**What you have to do**
In the data, extract each line that holds the string "kültür".

**Dataset content**
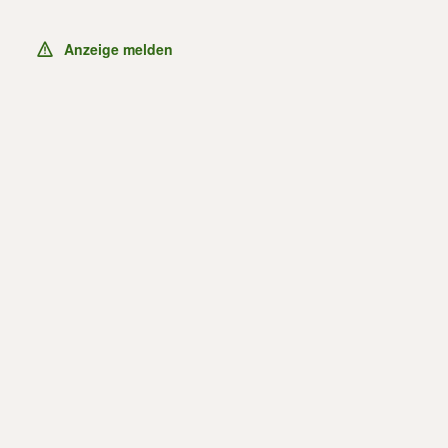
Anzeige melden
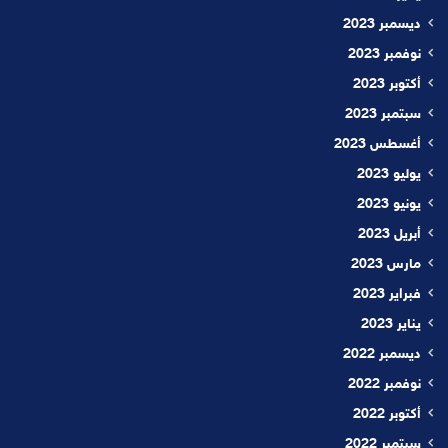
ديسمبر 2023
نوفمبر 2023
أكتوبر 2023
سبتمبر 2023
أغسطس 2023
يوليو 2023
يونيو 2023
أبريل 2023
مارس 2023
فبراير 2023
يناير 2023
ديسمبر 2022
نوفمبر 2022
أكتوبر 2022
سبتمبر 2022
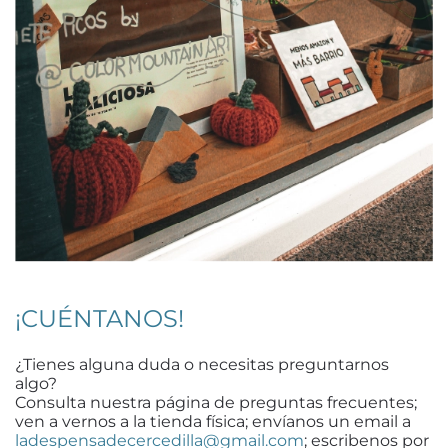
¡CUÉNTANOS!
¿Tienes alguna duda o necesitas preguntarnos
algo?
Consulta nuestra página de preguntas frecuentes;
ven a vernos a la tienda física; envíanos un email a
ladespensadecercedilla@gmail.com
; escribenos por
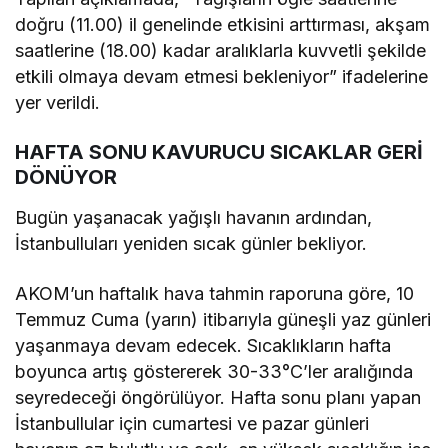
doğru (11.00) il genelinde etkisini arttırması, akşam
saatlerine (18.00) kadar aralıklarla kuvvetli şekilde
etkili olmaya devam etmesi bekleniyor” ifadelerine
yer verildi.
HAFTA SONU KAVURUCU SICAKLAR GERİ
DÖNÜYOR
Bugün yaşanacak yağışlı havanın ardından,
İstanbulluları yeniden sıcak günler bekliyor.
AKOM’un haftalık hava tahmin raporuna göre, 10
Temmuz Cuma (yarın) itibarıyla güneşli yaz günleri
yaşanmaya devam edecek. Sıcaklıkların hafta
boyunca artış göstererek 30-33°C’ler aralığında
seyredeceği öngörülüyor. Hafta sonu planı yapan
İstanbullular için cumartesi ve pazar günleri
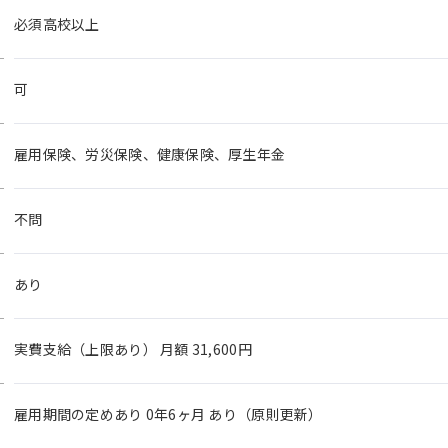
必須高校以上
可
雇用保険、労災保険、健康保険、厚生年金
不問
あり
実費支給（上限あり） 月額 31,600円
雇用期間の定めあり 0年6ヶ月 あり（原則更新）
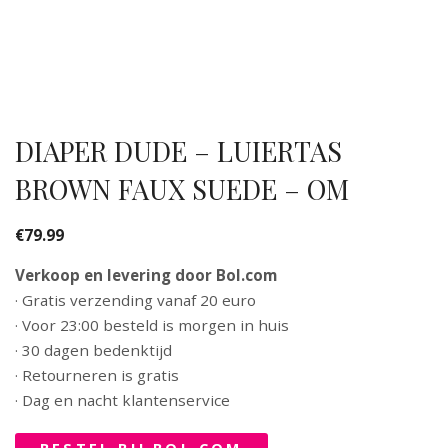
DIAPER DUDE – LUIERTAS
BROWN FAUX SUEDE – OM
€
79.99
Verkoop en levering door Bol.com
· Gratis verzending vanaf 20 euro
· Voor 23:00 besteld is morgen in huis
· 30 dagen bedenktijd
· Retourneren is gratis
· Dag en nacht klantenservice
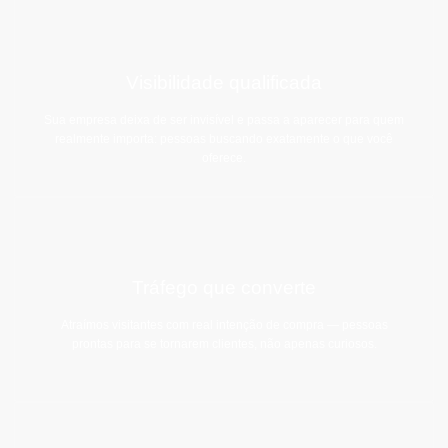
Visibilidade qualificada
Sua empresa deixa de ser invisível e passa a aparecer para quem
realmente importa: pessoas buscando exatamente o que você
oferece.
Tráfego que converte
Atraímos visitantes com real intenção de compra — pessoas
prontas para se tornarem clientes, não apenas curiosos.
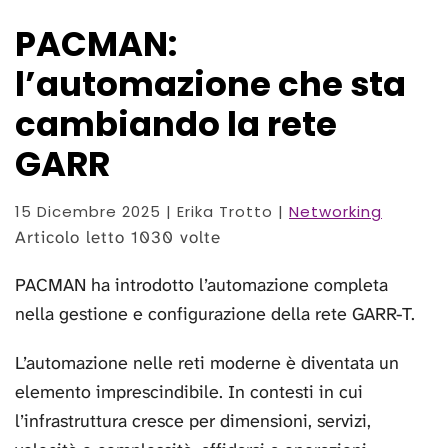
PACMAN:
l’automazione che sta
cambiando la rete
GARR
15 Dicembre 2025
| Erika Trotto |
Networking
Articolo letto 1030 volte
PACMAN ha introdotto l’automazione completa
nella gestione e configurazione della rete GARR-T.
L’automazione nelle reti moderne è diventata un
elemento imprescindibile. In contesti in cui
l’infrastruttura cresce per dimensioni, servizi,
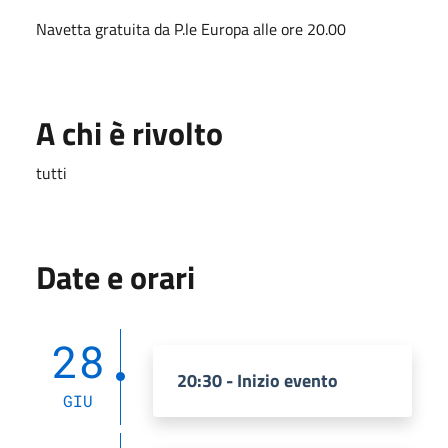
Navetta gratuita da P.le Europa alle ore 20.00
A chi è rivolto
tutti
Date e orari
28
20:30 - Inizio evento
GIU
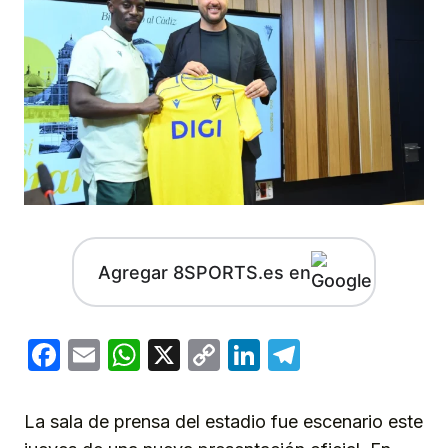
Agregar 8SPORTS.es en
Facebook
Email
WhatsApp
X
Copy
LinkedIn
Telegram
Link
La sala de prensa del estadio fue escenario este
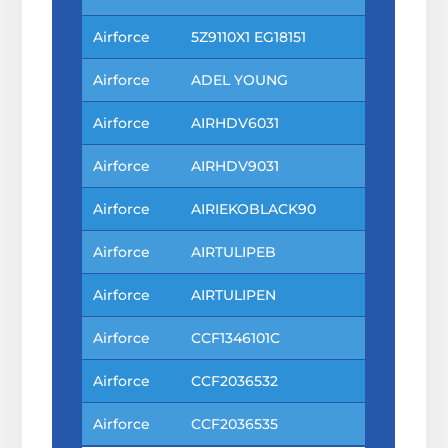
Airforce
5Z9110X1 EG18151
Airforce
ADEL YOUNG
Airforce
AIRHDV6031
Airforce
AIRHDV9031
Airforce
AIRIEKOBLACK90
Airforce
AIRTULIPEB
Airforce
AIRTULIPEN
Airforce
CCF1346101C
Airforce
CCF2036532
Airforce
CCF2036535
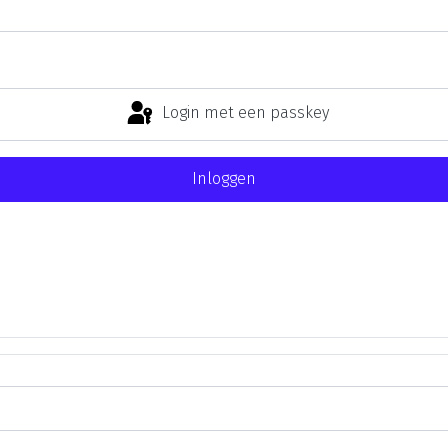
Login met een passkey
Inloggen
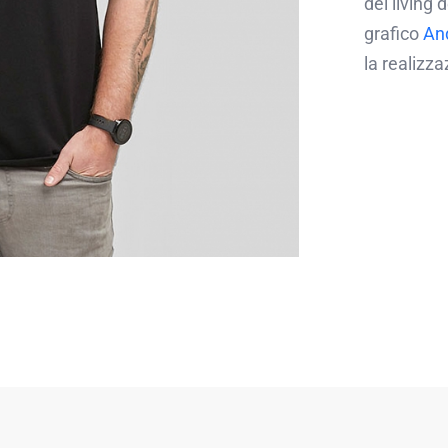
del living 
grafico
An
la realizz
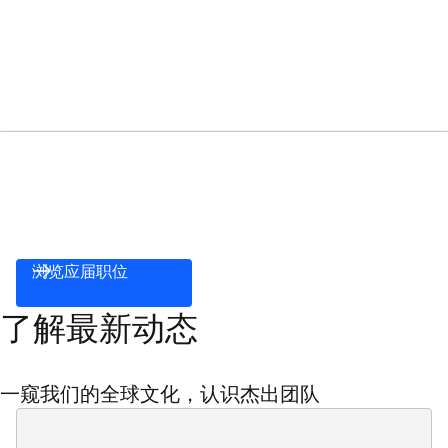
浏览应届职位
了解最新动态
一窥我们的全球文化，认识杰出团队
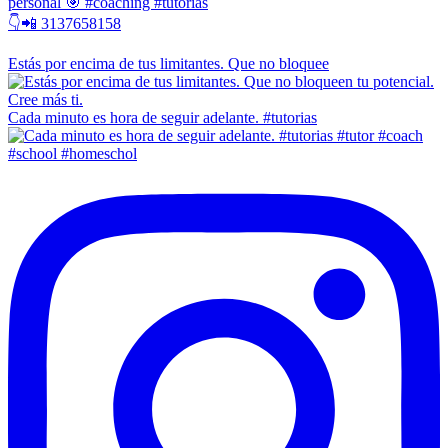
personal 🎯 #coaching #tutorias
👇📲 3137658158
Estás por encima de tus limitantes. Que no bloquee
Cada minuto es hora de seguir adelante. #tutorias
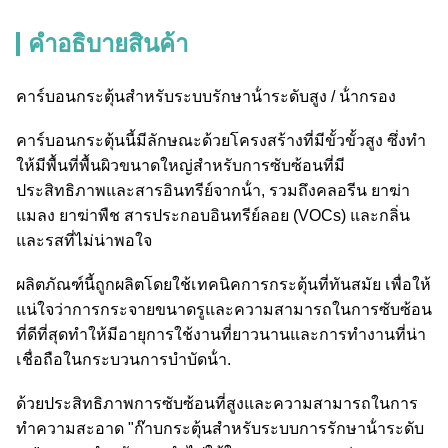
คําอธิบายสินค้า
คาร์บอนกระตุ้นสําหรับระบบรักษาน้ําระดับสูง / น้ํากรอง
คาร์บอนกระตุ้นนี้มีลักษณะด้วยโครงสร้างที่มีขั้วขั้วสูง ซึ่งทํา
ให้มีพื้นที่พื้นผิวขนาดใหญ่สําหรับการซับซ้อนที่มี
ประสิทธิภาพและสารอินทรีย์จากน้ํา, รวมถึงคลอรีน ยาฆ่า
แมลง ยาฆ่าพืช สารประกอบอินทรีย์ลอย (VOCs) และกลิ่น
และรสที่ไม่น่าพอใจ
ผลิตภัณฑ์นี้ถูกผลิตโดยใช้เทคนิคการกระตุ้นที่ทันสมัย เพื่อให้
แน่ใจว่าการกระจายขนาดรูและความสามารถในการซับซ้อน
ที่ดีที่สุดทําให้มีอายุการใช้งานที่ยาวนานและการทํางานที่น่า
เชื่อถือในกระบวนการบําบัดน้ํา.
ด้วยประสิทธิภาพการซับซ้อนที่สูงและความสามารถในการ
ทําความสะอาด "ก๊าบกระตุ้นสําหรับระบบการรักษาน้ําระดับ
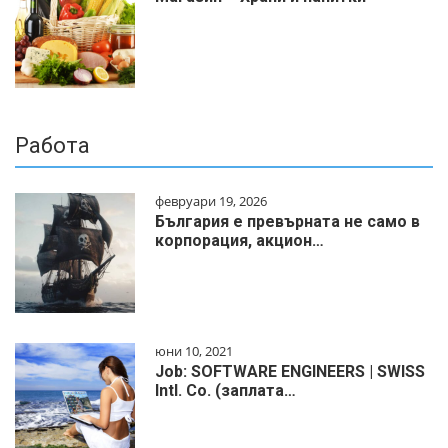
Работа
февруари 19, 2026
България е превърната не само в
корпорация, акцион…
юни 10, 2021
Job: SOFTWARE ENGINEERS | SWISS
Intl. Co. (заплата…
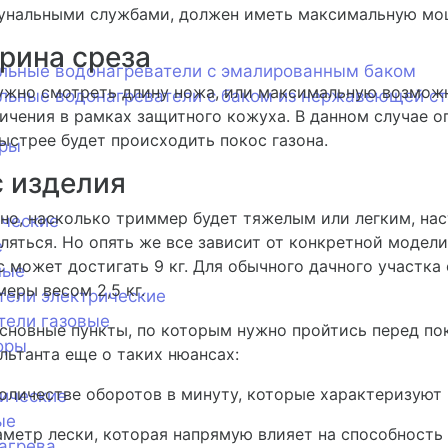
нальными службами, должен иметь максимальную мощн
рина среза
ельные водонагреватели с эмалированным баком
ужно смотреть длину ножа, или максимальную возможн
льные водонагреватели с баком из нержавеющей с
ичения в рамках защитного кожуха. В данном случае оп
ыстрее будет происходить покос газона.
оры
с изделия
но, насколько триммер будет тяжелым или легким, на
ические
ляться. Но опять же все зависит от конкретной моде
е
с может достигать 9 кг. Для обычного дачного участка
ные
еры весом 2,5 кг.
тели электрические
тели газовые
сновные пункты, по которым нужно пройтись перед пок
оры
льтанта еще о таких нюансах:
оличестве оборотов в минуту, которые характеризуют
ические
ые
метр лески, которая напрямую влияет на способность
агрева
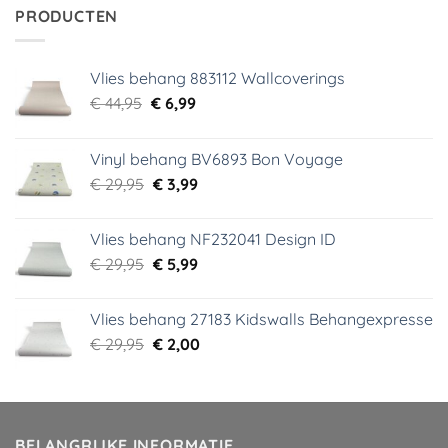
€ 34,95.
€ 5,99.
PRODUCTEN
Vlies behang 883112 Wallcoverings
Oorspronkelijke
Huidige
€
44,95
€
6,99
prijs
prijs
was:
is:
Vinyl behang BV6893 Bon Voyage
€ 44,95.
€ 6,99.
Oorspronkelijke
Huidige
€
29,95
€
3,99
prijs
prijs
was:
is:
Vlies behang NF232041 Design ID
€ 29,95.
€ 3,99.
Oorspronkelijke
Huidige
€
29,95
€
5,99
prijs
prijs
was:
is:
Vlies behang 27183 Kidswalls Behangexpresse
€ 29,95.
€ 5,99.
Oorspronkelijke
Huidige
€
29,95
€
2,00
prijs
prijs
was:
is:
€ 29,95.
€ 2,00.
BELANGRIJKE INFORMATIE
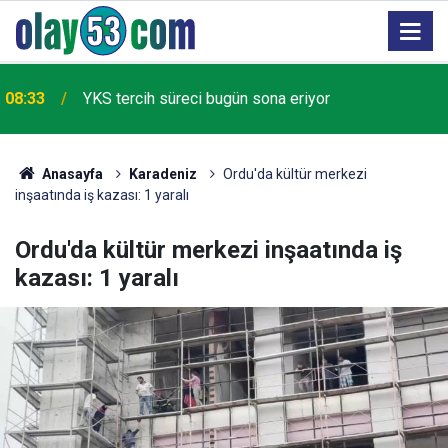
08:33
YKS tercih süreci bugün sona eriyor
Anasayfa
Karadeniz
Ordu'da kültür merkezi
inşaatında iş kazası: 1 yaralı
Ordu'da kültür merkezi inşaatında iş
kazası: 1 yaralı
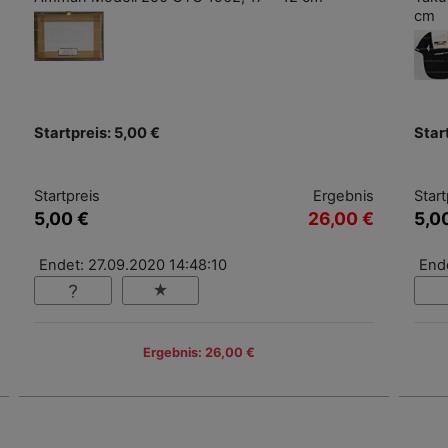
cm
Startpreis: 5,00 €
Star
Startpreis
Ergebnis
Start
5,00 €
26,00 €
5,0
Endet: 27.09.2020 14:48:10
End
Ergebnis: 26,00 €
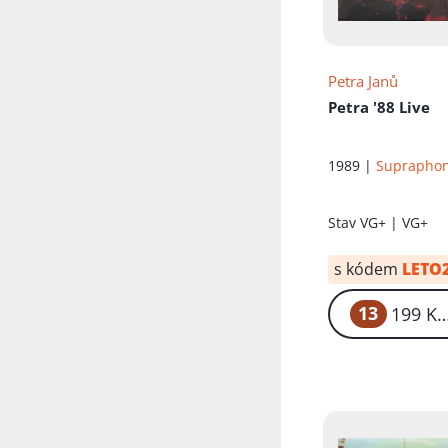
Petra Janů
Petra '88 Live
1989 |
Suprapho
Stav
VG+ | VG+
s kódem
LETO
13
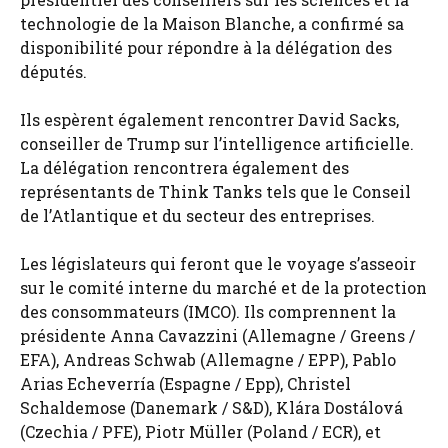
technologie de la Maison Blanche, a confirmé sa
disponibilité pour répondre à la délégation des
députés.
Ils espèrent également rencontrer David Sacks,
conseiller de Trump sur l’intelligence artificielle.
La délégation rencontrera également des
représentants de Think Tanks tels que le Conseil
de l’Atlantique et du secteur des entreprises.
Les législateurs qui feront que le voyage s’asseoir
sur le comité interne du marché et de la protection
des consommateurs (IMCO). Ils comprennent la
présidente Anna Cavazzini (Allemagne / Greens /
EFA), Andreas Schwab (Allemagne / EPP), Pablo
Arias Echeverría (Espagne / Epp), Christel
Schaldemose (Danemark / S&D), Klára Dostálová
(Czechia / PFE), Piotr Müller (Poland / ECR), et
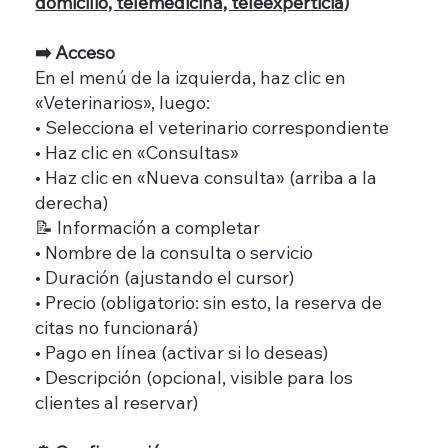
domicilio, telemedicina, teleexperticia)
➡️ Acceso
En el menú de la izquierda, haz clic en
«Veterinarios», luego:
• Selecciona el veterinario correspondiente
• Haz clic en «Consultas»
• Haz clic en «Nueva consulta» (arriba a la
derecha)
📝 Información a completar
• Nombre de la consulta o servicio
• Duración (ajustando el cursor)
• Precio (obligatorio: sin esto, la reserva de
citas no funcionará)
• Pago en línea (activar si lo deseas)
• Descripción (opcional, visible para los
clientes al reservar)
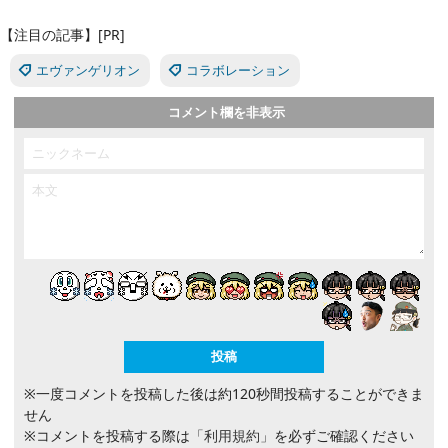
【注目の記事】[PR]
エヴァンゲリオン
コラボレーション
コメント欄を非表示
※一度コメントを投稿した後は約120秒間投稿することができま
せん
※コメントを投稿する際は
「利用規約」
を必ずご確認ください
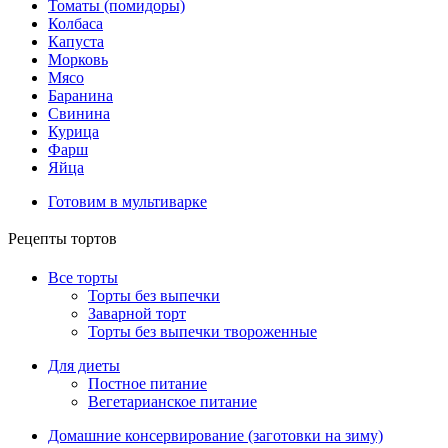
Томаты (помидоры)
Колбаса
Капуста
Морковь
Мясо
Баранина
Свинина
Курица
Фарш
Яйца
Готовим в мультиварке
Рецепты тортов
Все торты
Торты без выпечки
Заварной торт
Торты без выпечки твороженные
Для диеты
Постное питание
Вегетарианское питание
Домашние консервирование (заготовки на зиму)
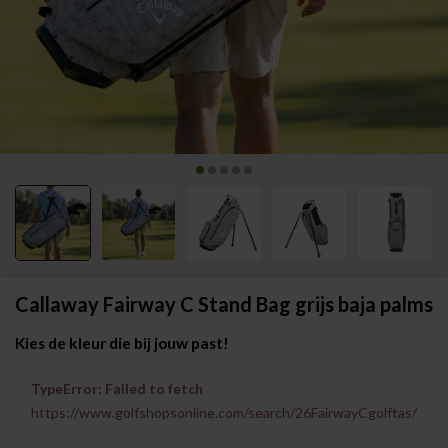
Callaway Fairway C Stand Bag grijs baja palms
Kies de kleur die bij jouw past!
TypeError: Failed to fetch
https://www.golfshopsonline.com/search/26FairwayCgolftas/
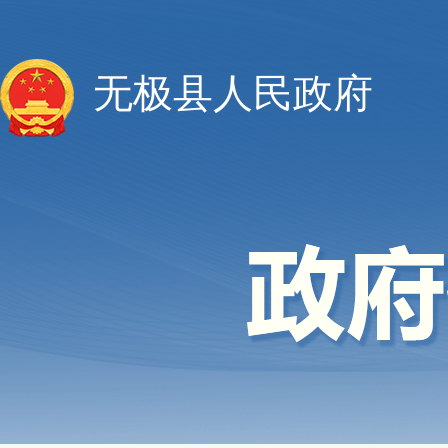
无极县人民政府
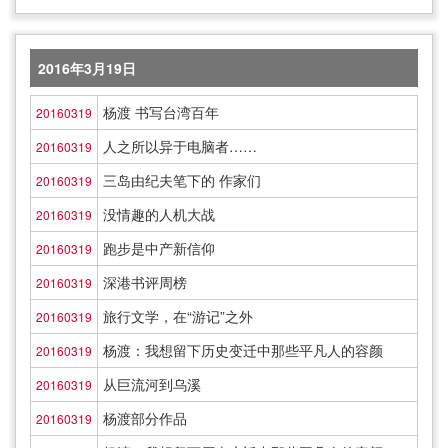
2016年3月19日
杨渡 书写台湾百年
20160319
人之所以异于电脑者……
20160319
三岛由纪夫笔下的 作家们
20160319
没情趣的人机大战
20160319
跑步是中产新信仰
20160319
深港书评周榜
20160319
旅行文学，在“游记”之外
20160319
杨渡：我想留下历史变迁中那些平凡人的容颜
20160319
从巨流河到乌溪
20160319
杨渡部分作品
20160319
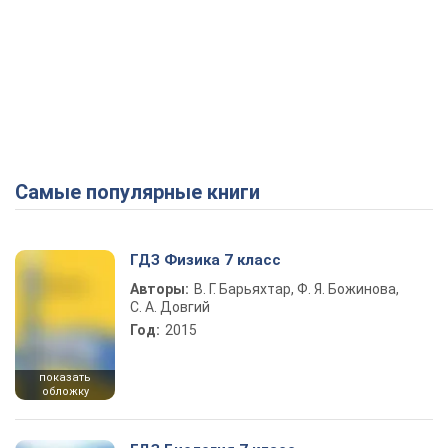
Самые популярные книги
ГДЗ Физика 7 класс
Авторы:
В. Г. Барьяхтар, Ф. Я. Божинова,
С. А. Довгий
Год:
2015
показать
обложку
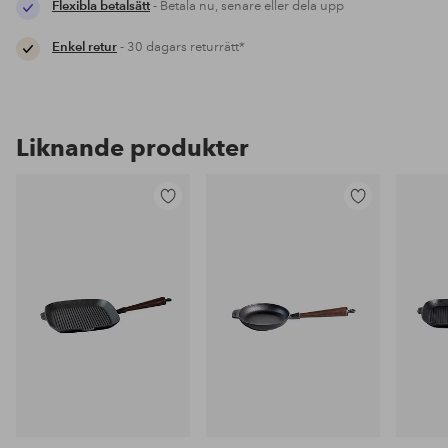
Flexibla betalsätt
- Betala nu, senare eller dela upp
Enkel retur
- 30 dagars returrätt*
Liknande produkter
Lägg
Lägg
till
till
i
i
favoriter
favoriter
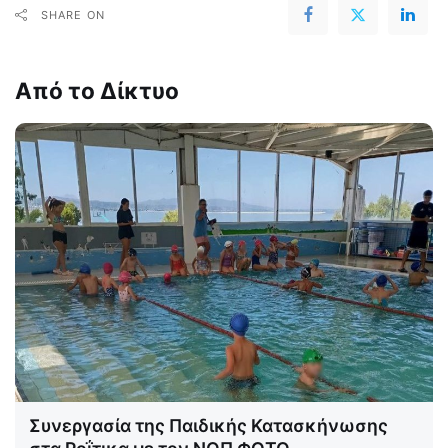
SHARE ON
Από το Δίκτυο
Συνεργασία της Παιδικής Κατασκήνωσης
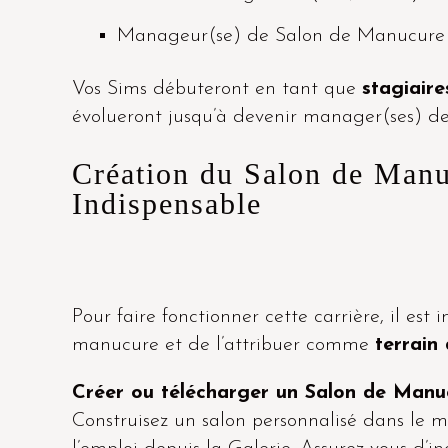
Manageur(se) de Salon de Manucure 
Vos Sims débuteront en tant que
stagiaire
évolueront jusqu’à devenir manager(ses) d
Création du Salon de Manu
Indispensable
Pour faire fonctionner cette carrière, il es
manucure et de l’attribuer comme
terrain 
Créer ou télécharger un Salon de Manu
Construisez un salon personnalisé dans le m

**The answer**
Ordu'da kültür merkezi
Ordu'da kültür merkezi inşaatında iş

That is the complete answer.